Pirandello lo definisce il sentimento del contrario, ovvero quell’atteggiamento che permette di cogliere il carattere molteplice e contraddittorio della realtà , la quale viene osservata contemporaneamente sotto diverse prospettive.


VITALISMO Alla base della visione del mondo pirandelliana c'è una concezione vitalistica ripresa dalla filosofia di Henri Bergson: la realtà tutta è vita, perpetuo movimento vitale, flusso continuo, incandescente, indistinto. La vita è insomma una perpetua trasformazione da uno stato all'altro. Tutto ciò che assume forma distinta e individuale, comincia a morire. Pirandello e Bergson hanno la medesima concezione di Vita (intesa come coscienza, profondità e durata) e di Forma (ciò che blocca il fluire della vita, irrigidendola). Bergson vede la vita come il contrario di qualunque meccanismo e schema: essa è creazione perenne, centro di tutte le "qualità", dove nulla si ripete ma tutto si conquista con progressività. Il suo obiettivo preminente è quello di sopprimere gli schematismi sulle concezioni del mondo.

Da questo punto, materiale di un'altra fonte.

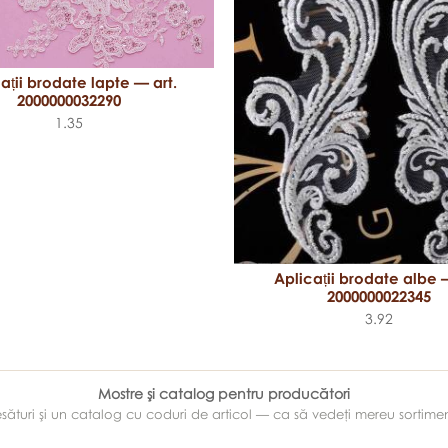
ații brodate lapte — art.
2000000032290
1.35
Aplicații brodate albe —
2000000022345
3.92
Mostre şi catalog pentru producători
e ţesături şi un catalog cu coduri de articol — ca să vedeţi mereu sortim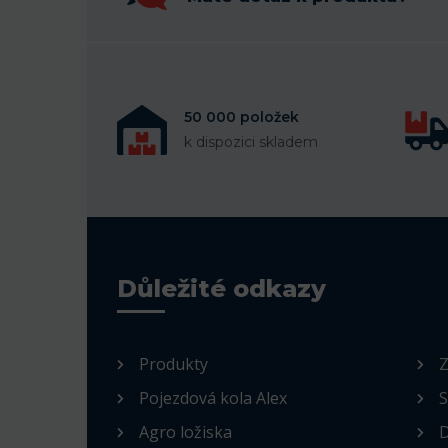
50 000 položek
k dispozici skladem
Důležité odkazy
Produkty
Z
Pojezdová kola Alex
S
Agro ložiska
D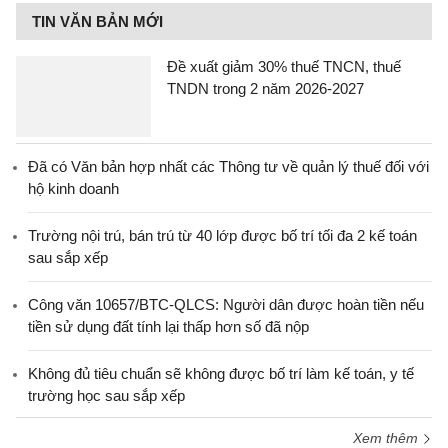
TIN VĂN BẢN MỚI
Đề xuất giảm 30% thuế TNCN, thuế
TNDN trong 2 năm 2026-2027
Đã có Văn bản hợp nhất các Thông tư về quản lý thuế đối với
hộ kinh doanh
Trường nội trú, bán trú từ 40 lớp được bố trí tối đa 2 kế toán
sau sắp xếp
Công văn 10657/BTC-QLCS: Người dân được hoàn tiền nếu
tiền sử dụng đất tính lại thấp hơn số đã nộp
Không đủ tiêu chuẩn sẽ không được bố trí làm kế toán, y tế
trường học sau sắp xếp
Xem thêm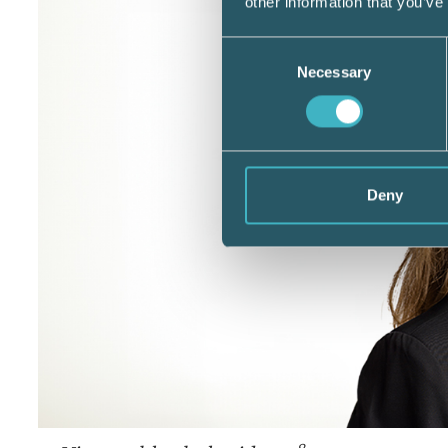
other information that you’ve
Consent
Necessary
Selection
Deny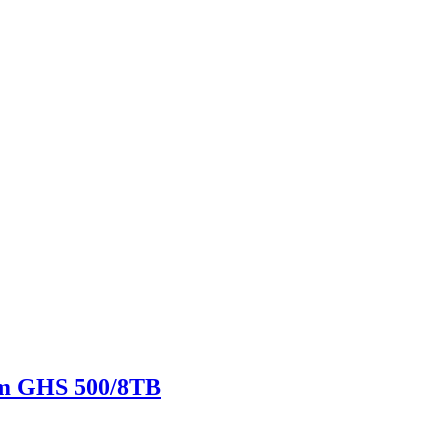
om GHS 500/8TB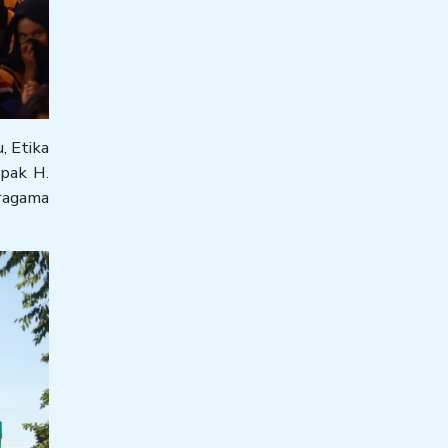
, Etika
apak H.
ragama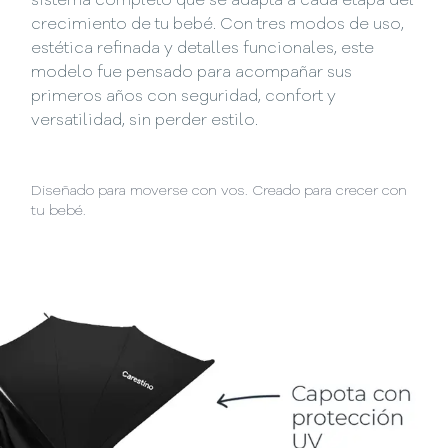
sistema completo que se adapta a cada etapa del
crecimiento de tu bebé. Con tres modos de uso,
estética refinada y detalles funcionales, este
modelo fue pensado para acompañar sus
primeros años con seguridad, confort y
versatilidad, sin perder estilo.
Diseñado para moverse con vos. Creado para crecer con
tu bebé.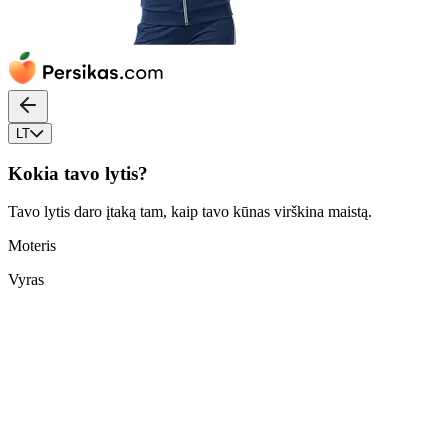
LT
Kokia tavo lytis?
Tavo lytis daro įtaką tam, kaip tavo kūnas virškina maistą.
Moteris
Vyras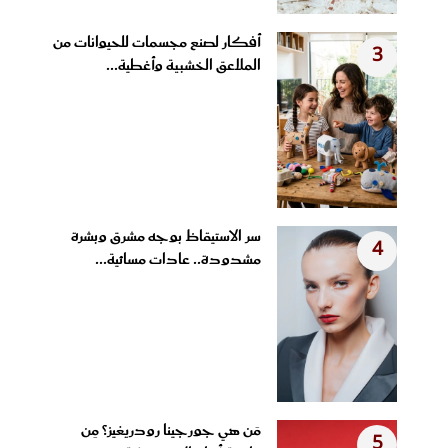
أفكار لصنع مجسمات للحيوانات من
3
الملاعق الخشبية وأغطية...
سر الاستيقاظ بوجه مشرق وبشرة
4
مشدودة.. عادات مسائية...
مَن هي جورجينا رودريغيز؟ مِن
5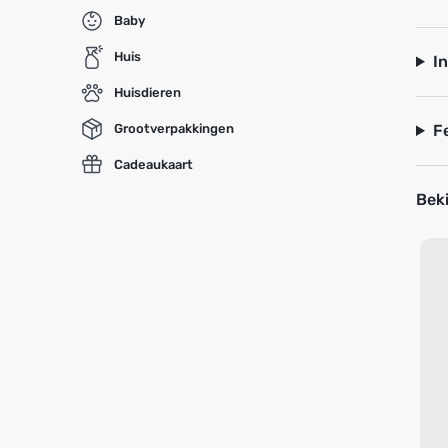
Baby
Huis
I
Huisdieren
Grootverpakkingen
F
Cadeaukaart
Beki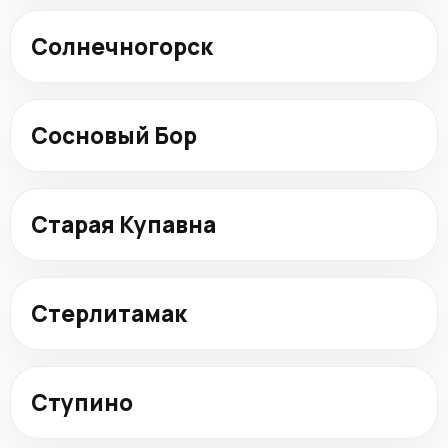
Солнечногорск
Сосновый Бор
Старая Купавна
Стерлитамак
Ступино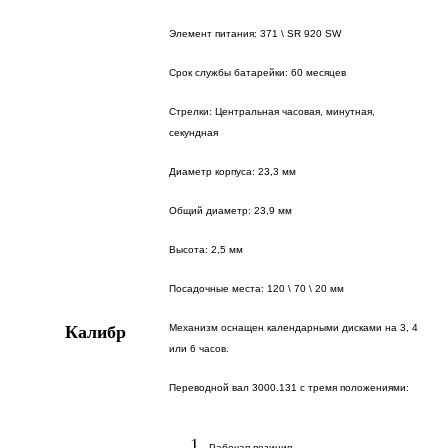
Элемент питания: 371 \ SR 920 SW
Срок службы батарейки: 60 месяцев
Стрелки: Центральная часовая, минутная,
секундная
Диаметр корпуса: 23,3 мм
Общий диаметр: 23,9 мм
Высота: 2,5 мм
Посадочные места: 120 \ 70 \ 20 мм
Калибр
Механизм оснащен календарными дисками на 3, 4
или 6 часов.
Переводной вал 3000.131 с тремя положениями:
Рабочая позиция.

Ma la società, che egli definisce chiusa, è fondata su comportamenti che inducono alla ripetitività e all’abitudine, elementi racchiusi nell’univoco concetto di passività. "Se per Bergson esistere significa mutare, mutare consiste nel maturare, e maturare consiste nel creare definitivamente un proprio essere; per Pirandello invece, mutare significa frantumarsi e perdere per sempre ogni possibilità di consistere e d’essere: l'opposto della durata bergsoniana e dello slancio creativo". Ciò premesso bisogna sottolineare che "L'evoluzione creatrice", in cui Bergson sviluppa il tema dell’antagonismo Forma-Vita, fu pubblicata nel 1907; "L’umorismo" di Pirandello, lo scritto in cui i punti in comune con l’autore francese sono presenti in maggior numero, risale al 1908. Non è difficile capire come per quella data fosse impossibile che Pirandello avesse letto il saggio di Bergson: si può invece parlare di "convergenze di idee".